Open brakf opened 9 months ago
Would love to see this, except the problem we are running into is glue / jupyter sessions (notebooks). Running some of these takes awhile and the devs keep getting timeouts
Hi @dreinhardt89, what language are you using? Instantiating a new AWS client may be useful whenever the current session expires. In this way, the latest instance is going to embed refreshed credentials. Look at this blog post
@ericvilla this would require rewriting (and testing) a bunch of notebooks which isn't really feasible.
Is your feature request related to a problem? Please describe. I have a long running process that requires me to have a longer session duration than the standard 1 hour. The process (Terraform) doesn't pull the refreshed credentials after it was first started. Probably an edge case, but maybe worth looking into.

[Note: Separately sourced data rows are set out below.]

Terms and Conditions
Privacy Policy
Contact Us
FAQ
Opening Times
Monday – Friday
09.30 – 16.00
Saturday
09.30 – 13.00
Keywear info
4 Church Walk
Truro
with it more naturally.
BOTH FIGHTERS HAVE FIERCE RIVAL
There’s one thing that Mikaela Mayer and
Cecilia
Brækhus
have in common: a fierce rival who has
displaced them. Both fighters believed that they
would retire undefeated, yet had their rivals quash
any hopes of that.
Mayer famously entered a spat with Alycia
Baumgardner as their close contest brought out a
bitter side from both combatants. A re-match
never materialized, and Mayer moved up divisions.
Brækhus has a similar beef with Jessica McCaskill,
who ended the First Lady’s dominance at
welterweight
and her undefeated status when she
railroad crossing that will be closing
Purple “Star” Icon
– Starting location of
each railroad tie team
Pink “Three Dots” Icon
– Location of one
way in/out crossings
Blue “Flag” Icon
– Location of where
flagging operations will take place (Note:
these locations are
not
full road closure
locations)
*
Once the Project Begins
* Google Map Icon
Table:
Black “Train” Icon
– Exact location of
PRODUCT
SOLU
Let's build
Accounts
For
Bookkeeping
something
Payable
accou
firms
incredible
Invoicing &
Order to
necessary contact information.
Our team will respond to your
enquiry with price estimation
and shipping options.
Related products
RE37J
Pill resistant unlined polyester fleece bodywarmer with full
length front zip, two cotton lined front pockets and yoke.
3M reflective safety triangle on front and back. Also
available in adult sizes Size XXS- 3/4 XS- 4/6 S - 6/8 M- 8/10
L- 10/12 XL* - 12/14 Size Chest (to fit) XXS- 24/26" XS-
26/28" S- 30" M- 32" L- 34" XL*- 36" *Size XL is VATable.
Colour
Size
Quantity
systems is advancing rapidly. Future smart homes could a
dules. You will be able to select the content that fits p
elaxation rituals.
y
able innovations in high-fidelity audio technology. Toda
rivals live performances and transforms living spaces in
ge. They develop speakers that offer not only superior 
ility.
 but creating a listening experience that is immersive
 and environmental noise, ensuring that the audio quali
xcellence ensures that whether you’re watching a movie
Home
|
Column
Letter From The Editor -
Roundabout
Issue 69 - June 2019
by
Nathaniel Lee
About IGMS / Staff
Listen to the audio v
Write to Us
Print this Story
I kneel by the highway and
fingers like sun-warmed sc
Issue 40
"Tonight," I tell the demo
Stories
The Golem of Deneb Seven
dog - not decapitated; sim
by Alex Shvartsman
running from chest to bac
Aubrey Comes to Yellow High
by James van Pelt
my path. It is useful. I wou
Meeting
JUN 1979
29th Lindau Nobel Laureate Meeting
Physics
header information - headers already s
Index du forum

I did investigate why Leapp has the current limitation of 1 hour, which is the maximum duration possible using role chaining. Technically it seems that Leapp is first generating a session token with the assumer session and then uses those credentials to assume the role, which leads to the 1 hour limitation.
Describe the solution you'd like Why not use the IAM user credentials to assume the role directly, cutting the first session token which seems unnecessary and hence allowing configurable session durations. (I assume you designed it that way due to the way MFA is enforced, but I am not sure).
Describe alternatives you've considered Not using Leapp in those cases.